Tuesday, September 29, 2009

From my new favorite comic

She may be Canadian, but this woman speaks the truth!


Saturday, September 26, 2009

Kitchen apes

So science has proven that cooking is what makes us human. Maybe that explains my love for fire. And food.

This study also says that the institution of marriage is all about meals, and that sex is incidental. Personally, I hope mine will have a little of both.


Tuesday, September 22, 2009

Do I owe Ron Paul money?
Chapter 5: Closing the Ring

In the summer of 2008 I had a Ron Paul nut subletting in my apartment, and he was convinced that the sky was falling. He kept making these dire predictions, but every time I tried to nail him down on specifics, he would skitter away. In the fashion of 9/11 Troofers and other conspiracy-mongering morons, he would say that he was just 'asking questions.'

So one day he was blathering on again about how shadowy, evil forces were manipulating the global financial system, which would very soon experience a catastrophe of biblical proportions. The stock market would collapse, he said, and even paper money would become worthless. And then he made a specific, empirically testable prediction. He said that in the next year (or two), the price of gold would rise and stock prices would fall such that the numbers for the price of an ounce of gold in dollars and the Dow Jones Industrial Average would meet (probably at around 3,000).

So I made him a wager. The gap between the price of gold and the Dow Jones was then about ten thousand. If it were to close to half that distance in the next year or so, then I would admit that his prediction seemed to be coming true and would make a large donation to Ron Paul. For his part, he said that if this did not come true, he would not donate to Ron Paul.

(Yes, he bet nothing. It was a cowardly dodge. But in his defense, he's seen that none of his predictions of doom ever come to pass. He has accordingly concluded that the Secret Masters are manipulating events to make him and Dr. Paul look foolish. Also, he has no money to bet, because even though he understands the financial system on levels I never will, his investments never turn out and he is always poor. Again, those darn Secret Masters.)

September 2009 was the deadline, and here we are. And what a trip it has been! I'll admit, there were some moments where I genuinely wondered if this blind squirrel had managed to stumble across an acorn. But then our Magical Unicorn Rider-in-Chief saved America or something and the economy staggered to its feet.

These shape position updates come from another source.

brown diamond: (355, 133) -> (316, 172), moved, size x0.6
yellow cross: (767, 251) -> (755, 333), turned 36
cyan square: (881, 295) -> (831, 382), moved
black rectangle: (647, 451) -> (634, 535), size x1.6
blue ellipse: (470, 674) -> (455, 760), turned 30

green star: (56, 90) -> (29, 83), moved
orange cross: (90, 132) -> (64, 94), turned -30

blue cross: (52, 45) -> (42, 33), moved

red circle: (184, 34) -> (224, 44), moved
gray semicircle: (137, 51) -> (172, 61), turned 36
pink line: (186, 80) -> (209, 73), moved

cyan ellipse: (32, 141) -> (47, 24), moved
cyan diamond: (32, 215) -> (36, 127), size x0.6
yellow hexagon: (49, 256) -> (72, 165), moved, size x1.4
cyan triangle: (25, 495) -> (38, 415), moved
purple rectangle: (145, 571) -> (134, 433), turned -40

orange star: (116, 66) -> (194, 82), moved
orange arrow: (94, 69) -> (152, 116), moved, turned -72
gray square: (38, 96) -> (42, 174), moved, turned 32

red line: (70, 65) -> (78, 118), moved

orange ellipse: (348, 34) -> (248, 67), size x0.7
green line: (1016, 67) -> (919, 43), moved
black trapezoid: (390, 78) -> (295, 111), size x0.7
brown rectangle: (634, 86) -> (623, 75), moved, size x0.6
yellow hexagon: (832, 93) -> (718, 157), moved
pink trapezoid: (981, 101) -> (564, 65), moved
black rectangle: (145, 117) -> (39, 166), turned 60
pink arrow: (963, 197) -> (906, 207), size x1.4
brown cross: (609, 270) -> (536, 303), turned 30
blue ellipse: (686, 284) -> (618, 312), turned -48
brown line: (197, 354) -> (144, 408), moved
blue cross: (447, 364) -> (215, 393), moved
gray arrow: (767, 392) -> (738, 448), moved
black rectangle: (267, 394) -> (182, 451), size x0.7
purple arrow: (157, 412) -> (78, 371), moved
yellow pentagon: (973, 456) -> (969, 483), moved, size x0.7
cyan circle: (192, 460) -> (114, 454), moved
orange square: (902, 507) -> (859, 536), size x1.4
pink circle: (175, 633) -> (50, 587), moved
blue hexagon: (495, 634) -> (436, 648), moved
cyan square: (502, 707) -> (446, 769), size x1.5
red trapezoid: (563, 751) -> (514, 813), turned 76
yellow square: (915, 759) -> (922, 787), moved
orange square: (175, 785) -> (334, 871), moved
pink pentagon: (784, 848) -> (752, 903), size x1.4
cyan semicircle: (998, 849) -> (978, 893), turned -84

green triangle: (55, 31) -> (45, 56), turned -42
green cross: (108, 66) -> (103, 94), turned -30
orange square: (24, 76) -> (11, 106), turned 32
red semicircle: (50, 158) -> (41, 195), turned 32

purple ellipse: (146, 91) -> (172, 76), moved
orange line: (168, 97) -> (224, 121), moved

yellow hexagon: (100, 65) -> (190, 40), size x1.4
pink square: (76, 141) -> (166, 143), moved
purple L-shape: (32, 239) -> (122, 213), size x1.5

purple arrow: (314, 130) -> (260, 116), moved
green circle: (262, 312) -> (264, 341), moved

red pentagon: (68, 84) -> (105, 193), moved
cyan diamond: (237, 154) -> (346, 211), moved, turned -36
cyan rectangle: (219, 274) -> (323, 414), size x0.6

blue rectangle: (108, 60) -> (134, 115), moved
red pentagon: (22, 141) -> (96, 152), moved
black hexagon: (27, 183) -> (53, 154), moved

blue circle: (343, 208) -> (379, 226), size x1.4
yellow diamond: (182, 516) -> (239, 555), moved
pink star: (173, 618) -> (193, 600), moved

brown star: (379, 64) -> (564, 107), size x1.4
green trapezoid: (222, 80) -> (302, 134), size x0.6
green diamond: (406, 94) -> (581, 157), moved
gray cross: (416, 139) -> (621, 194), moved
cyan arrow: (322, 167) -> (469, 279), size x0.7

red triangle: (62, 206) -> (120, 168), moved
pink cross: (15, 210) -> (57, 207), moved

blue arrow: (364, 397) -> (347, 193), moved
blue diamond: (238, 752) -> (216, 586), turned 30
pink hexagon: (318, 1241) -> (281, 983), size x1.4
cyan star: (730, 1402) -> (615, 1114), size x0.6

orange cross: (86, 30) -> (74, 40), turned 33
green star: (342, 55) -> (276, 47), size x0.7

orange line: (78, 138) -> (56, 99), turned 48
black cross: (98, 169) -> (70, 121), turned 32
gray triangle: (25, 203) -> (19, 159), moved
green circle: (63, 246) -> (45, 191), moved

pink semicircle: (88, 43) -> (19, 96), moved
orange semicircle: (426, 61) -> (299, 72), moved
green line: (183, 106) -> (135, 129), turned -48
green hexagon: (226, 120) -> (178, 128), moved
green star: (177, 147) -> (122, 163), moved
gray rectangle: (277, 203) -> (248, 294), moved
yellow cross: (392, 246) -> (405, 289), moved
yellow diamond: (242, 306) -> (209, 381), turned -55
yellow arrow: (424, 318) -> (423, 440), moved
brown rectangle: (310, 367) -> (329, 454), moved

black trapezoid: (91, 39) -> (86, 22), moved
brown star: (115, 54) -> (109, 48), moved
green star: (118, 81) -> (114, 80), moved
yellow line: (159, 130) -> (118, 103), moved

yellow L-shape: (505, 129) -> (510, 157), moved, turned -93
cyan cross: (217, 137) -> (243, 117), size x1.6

So here are the numbers for the last three months:

July 21, 2009
* Dow Jones = 8,915.94 points
* Price of Gold = $947.75
* Difference = 7,968.19

August 21, 2009
* Dow Jones = 9,505.96 points
* Price of Gold = $940.50
* Difference = 8,565.46

September 21, 2009
* Dow Jones = 9,778.86 points
* Price of Gold = $997.00
* Difference = 8,781.86

And the winner is: Me! In the last fifteen months, the price of gold has not substantially risen and the stock market (though it had problems far larger than what I would have expected) has demonstrated amazing resilience. Hooray for capitalism! Hooray for optimism! Hooray for America!

And boo for crazy old Ron Paul and all his nutty followers that stocked up on gold and guns and apocalypse repellent.